One evening, he got Boucher’s best friend to take her out shopping. When Boucher returned, her driveway was filled with tea light candles spelling out “Prom?”
“She was ecstatic, and everything went well,” Foley said.
At Pembroke Academy, Headmaster Michael Reardon said this year’s senior class is more creative with their invitations than students have been in the past. Senior Allan Gwinn says its because they’re an ambitious and warmhearted group.
He arrived at school at 6:30 on Tuesday morning with a sign asking sophomore Katherin Dodge to prom. He found a janitor to give him a ladder, and he hung the sign over one of the school entrances.

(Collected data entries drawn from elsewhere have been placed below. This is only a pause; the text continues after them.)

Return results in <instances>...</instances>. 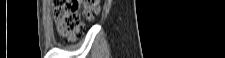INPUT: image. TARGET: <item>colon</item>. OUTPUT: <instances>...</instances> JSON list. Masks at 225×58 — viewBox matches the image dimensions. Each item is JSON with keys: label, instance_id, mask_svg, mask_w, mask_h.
<instances>
[{"label": "colon", "instance_id": "colon-1", "mask_svg": "<svg viewBox=\"0 0 225 58\" xmlns=\"http://www.w3.org/2000/svg\"><path fill=\"white\" fill-rule=\"evenodd\" d=\"M81 6L87 18L95 17L99 12L95 0H56L54 1L55 21L59 34L68 39H75L82 29Z\"/></svg>", "mask_w": 225, "mask_h": 58}]
</instances>
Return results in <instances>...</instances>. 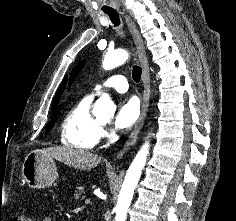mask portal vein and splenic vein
<instances>
[{"label":"portal vein and splenic vein","mask_w":236,"mask_h":221,"mask_svg":"<svg viewBox=\"0 0 236 221\" xmlns=\"http://www.w3.org/2000/svg\"><path fill=\"white\" fill-rule=\"evenodd\" d=\"M90 202H91L90 198L85 200V204H90Z\"/></svg>","instance_id":"portal-vein-and-splenic-vein-1"}]
</instances>
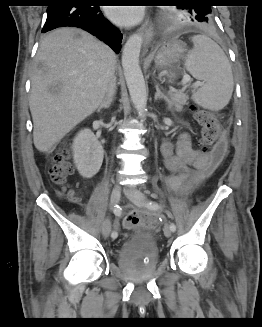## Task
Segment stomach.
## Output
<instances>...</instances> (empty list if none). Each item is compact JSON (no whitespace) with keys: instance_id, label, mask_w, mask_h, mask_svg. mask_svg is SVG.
Returning <instances> with one entry per match:
<instances>
[{"instance_id":"stomach-1","label":"stomach","mask_w":262,"mask_h":327,"mask_svg":"<svg viewBox=\"0 0 262 327\" xmlns=\"http://www.w3.org/2000/svg\"><path fill=\"white\" fill-rule=\"evenodd\" d=\"M185 52L184 46L179 41H170L169 45H162L159 49L155 63L159 68L171 67L177 64Z\"/></svg>"}]
</instances>
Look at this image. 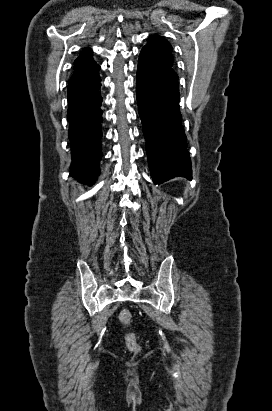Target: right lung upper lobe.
I'll return each instance as SVG.
<instances>
[{"instance_id": "cb5924a9", "label": "right lung upper lobe", "mask_w": 272, "mask_h": 411, "mask_svg": "<svg viewBox=\"0 0 272 411\" xmlns=\"http://www.w3.org/2000/svg\"><path fill=\"white\" fill-rule=\"evenodd\" d=\"M92 50L84 48L74 61V73L70 78L67 92L82 89L98 78L99 65L91 57Z\"/></svg>"}]
</instances>
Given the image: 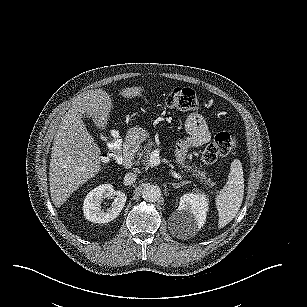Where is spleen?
I'll use <instances>...</instances> for the list:
<instances>
[{
	"label": "spleen",
	"instance_id": "obj_1",
	"mask_svg": "<svg viewBox=\"0 0 307 307\" xmlns=\"http://www.w3.org/2000/svg\"><path fill=\"white\" fill-rule=\"evenodd\" d=\"M244 196V177L242 163L234 159L230 165L228 181L216 196V208L218 210V228L225 227L238 213Z\"/></svg>",
	"mask_w": 307,
	"mask_h": 307
}]
</instances>
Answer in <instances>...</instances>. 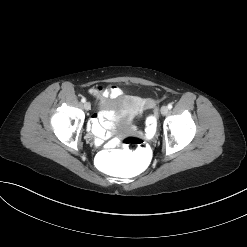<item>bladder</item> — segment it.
Listing matches in <instances>:
<instances>
[{"instance_id":"31cf9c89","label":"bladder","mask_w":247,"mask_h":247,"mask_svg":"<svg viewBox=\"0 0 247 247\" xmlns=\"http://www.w3.org/2000/svg\"><path fill=\"white\" fill-rule=\"evenodd\" d=\"M135 101L131 96L119 94L106 97L100 107V114L105 116H128L135 113Z\"/></svg>"}]
</instances>
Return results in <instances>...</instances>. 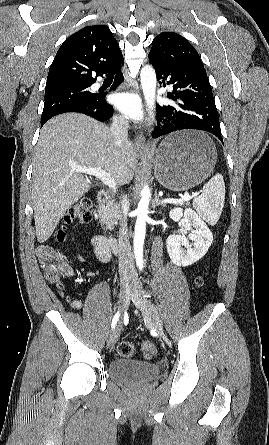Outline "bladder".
<instances>
[{
  "instance_id": "obj_1",
  "label": "bladder",
  "mask_w": 269,
  "mask_h": 445,
  "mask_svg": "<svg viewBox=\"0 0 269 445\" xmlns=\"http://www.w3.org/2000/svg\"><path fill=\"white\" fill-rule=\"evenodd\" d=\"M109 374L112 379L125 384L147 383L160 374L156 364L144 363L130 359H115L109 365Z\"/></svg>"
}]
</instances>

“I decided, hey, I want to wake up early in the morning and as soon as Katherin walks into school I want that sign to be the first thing she sees, so it’s the first thing on her mind all day,” he said.
“I was so surprised when I walked up I just started crying; I was so happy,” Dodge said. She knew she’d be going to prom with Gwinn and had encouraged him to come up with a creative way to ask her, but she wasn’t expecting it that day. “I had no idea what he was going to do so it was a good surprise.”
Here are some of the other ideas students have come up with:
∎ Bow junior Ben Reed covered his car in paper that said “Prom?” in big letters, then called his girlfriend, Aurora Van De Water, down to the main office over the school intercom.
∎ Pembroke senior Brandon Bachelder asked sophomore Maranda Bush during a schoolwide assembly, walking out with flowers as five students held up signs that spelled out “Prom?”
∎ Pembroke junior Spencer Smith also changed the letters on a sign outside of the school to ask Lexi Duclos to be his date.
∎ Eric Ives, a Franklin senior, was asked by his girlfriend who attends Plymouth Regional through fortune cookie messages, with the twist being that she made the fortune cookies herself.
∎ Rebecca Walchak, a Concord student who graduated in January, came home to a path of roses from her driveway up to her bedroom and an invitation hanging around her dog’s neck.
What prompts the students to go above and beyond a simple invitation? They want to make their invitations special and memorable, of course. But once one public invitation is made, the pressure is on for other students, said Connor, who got the fake detention.
“When one person does it, it just catches on,” she said. “And it’s sort of almost competitive.”